Thorpe’s team—one of approximately 11 associated with Curiosity—is in charge of uploading and downloading its data each day. Those data can be an X-rayed sample or information about the status of the onboard instruments.
“One of Mike’s strengths is that he is really willing to do anything that the team needs,” Rampe says. “He learned how to interpret the X-ray diffraction data using a technique called Reitveld refinement. This technique is not easy, and there’s only a handful of people on the team who can do it.”
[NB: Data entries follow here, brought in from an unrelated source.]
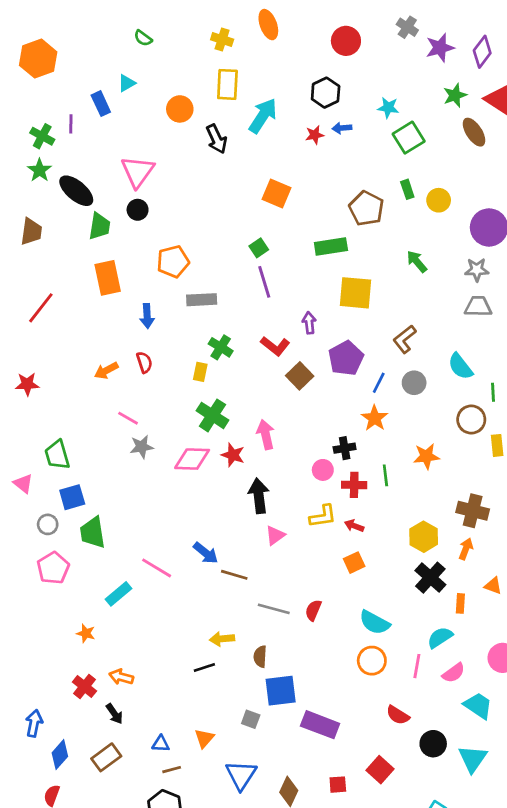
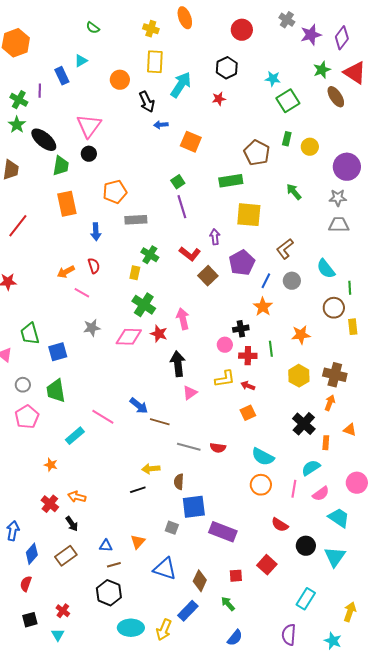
blue arrow: (342, 128) -> (161, 125), moved
green rectangle: (407, 189) -> (287, 139), turned 32
pink line: (128, 418) -> (82, 293), moved
blue square: (72, 497) -> (58, 352), moved
yellow hexagon: (424, 537) -> (299, 376), moved
red semicircle: (313, 610) -> (218, 448), turned -105
blue triangle: (241, 775) -> (165, 569), turned -45

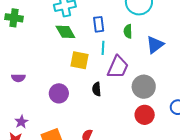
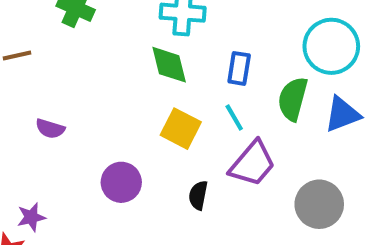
green semicircle: (128, 31) -> (293, 99), size x1.5
blue triangle: (155, 45) -> (342, 114), moved
cyan line: (103, 48) -> (234, 117), turned -48
gray circle: (144, 87) -> (319, 204), moved

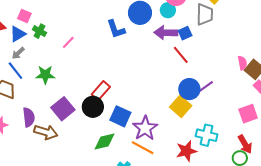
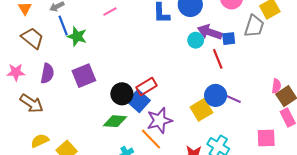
cyan circle: (168, 10) -> (196, 40), moved
blue line: (15, 71) -> (63, 26), moved
purple line: (205, 87) -> (232, 98), turned 42
red rectangle: (101, 91) -> (146, 86), moved
black circle: (93, 107) -> (122, 94), moved
brown arrow: (46, 132) -> (32, 103), moved

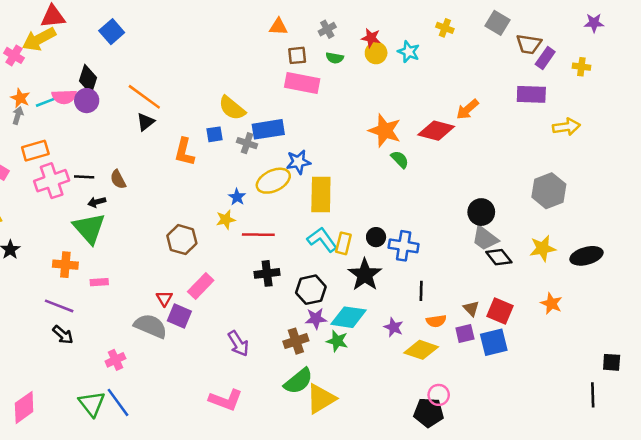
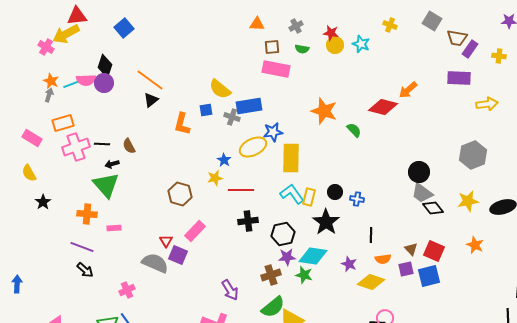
orange star: (385, 131) -> (324, 111), moved
blue cross: (404, 246) -> (357, 199), size x0.6
purple arrow: (238, 344) -> (230, 290), moved

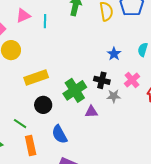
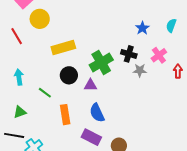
purple triangle: (91, 112) -> (90, 85), moved
blue semicircle: (60, 134) -> (97, 113), moved
orange rectangle: (31, 146) -> (65, 115), moved

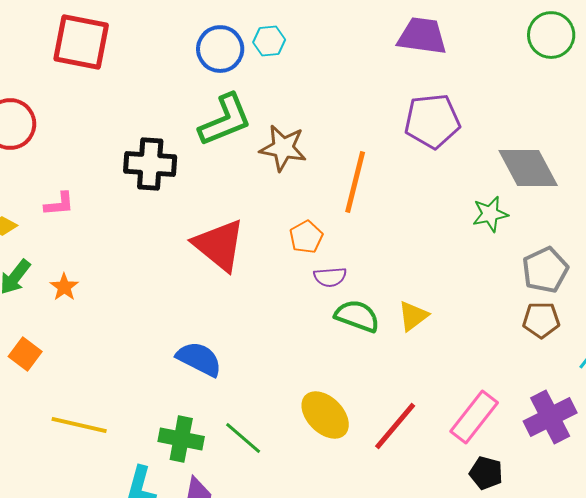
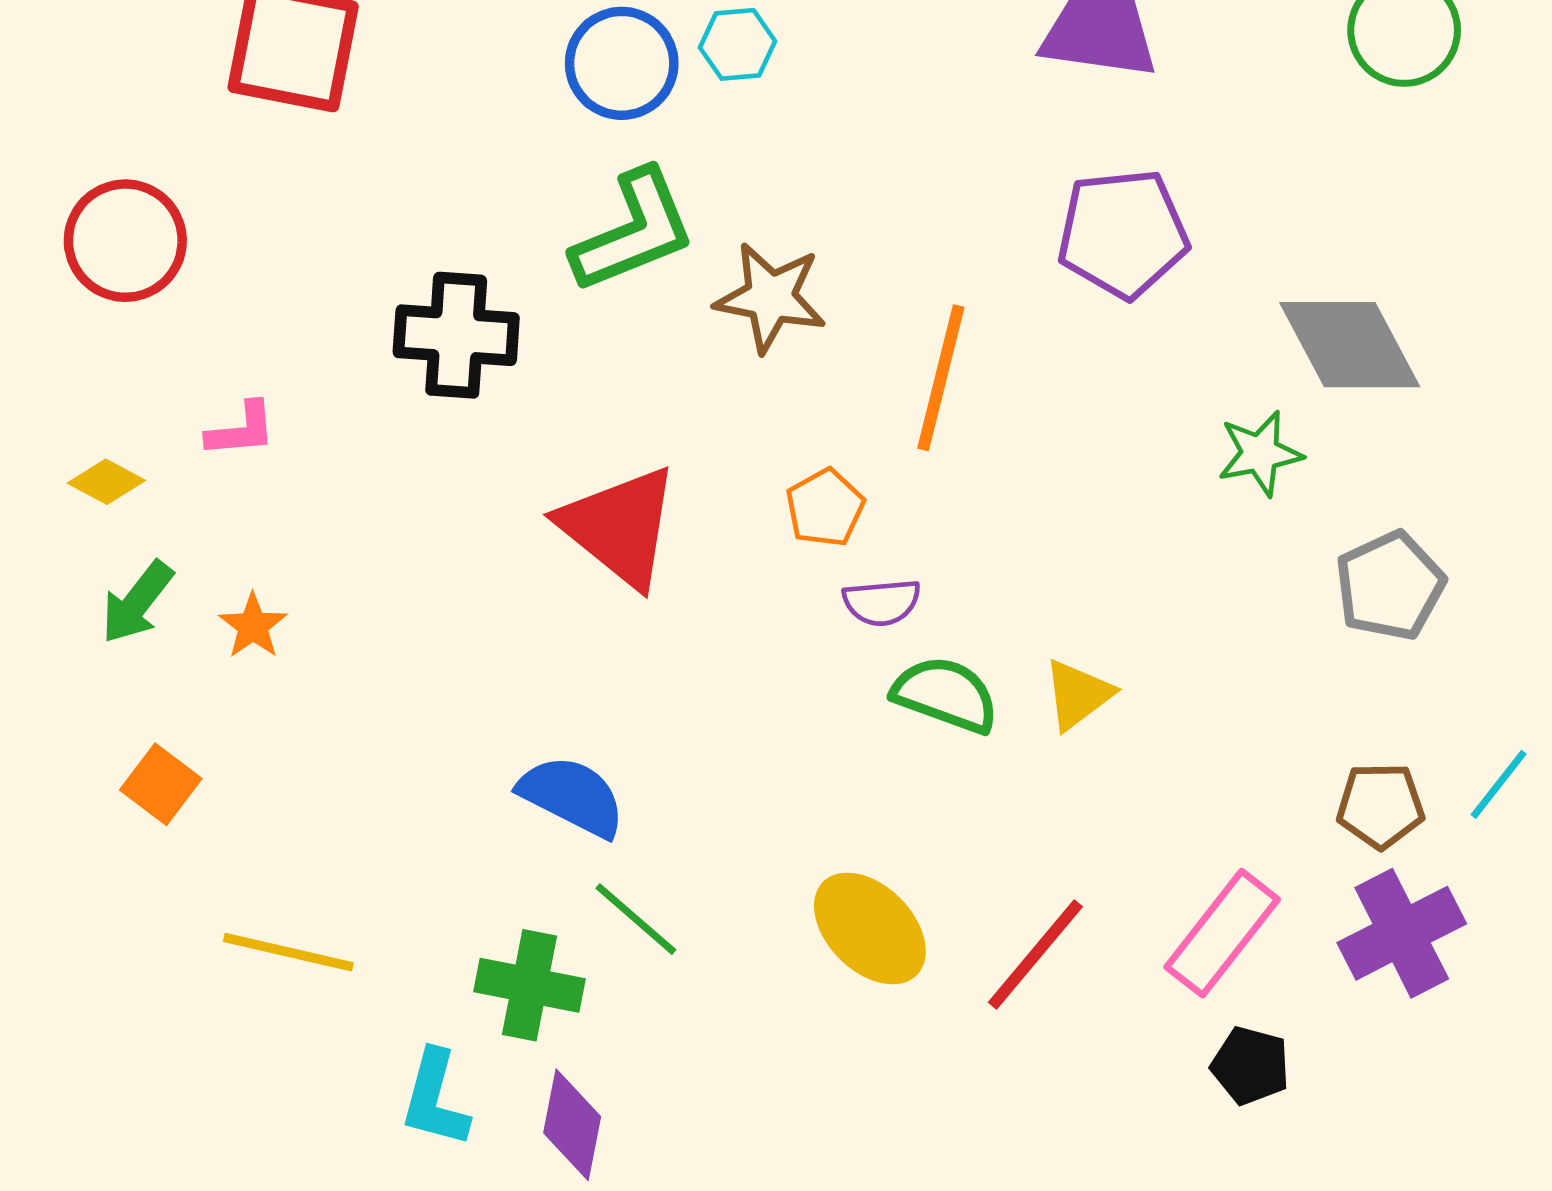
brown pentagon: (541, 320) -> (1380, 806), moved
green line: (243, 438) -> (636, 919), moved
A normal day starts at 9 a.m. with the team meeting, troubleshooting constraints and uploading instructions and algorithms to Curiosity, “ideally before 4 p.m.,” followed by a team debrief and leaving instructions for the next set of colleagues who comes in.
The plan for returning the samples taken by Perseverance is worthy of a Hollywood movie, filled with action, adventure and many ways the scheme could go awry.
The rover will take anywhere between 30 and 40 samples in tubes about the size of a pen with a diameter between a nickel to a quarter. It will then cache them in two spots. Scientists are storing duplicate samples to create backups in case of damage or loss.
A collaboration between NASA and the European Space Agency will send the Fetch rover
to Mars’ surface to collect the sample caches. Fetch will launch a basketball-sized
ascent vehicle containing the samples into orbit, where an orbiter from yet
another mission will catch and bring them home.
Due to the lengths and speeds in which Mars and Earth orbit the sun, optimal, efficient launch windows only come around about every two years. That’s part of the reason for the length of this mission.
Thorpe speculates the Fetch rover will launch in 2026, followed by the return rover in 2028 and the samples should arrive back on Earth in the early 2030s. Once the samples come back to Earth, the sample return team will have the first collected examples of Martian soil and rock humans have ever seen. Thorpe and his team are already well aware of the significance of that—and the potential pitfalls.
“How can we keep these Martian samples as pristine as possible here on Earth, where the conditions and atmosphere are fundamentally different?” he asks. “The potential for Mars sample return comes with a huge responsibility and exploring novel sample handling techniques and containment technologies are efforts that are already underway.”
While physical samples returning from Mars are still nearly a decade away, Thorpe is excited to log in every day.
“Each new [sample] that we’re looking at with the Curiosity rover is one that’s never
been explored before,” he says. "Some of the data that my team views is the first
time anybody gets to see what minerals are in that particular sample from Mars. Each
sample unravels a new piece of the history for Mars and also gives us a piece of the
puzzle to early water in our
solar system in the form of ancient lake and river environments and maybe gives us clues to early Earth as well.
“Mars is the furthest afield that I’ve ever been. I may not ever get to physically touch down, but these are definitely the most precious samples that we are ever going to have. In some regard, we are pioneers, almost.”
More About Mars
It is 142 million miles from the sun.
The average distance between Earth and Mars is 140 million miles.
Its diameter is 4,220 miles (Earth’s is 7,926).
A year there is 687 Earth days.
A day there is 24 hours, 37 minutes and is called a sol.
The average temperature is -81 degrees Fahrenheit.
It has two moons (Phobos and Deimos).
100 pounds on Earth weighs only 38 pounds on Mars.
It would take more than six Marses to fill the volume of Earth.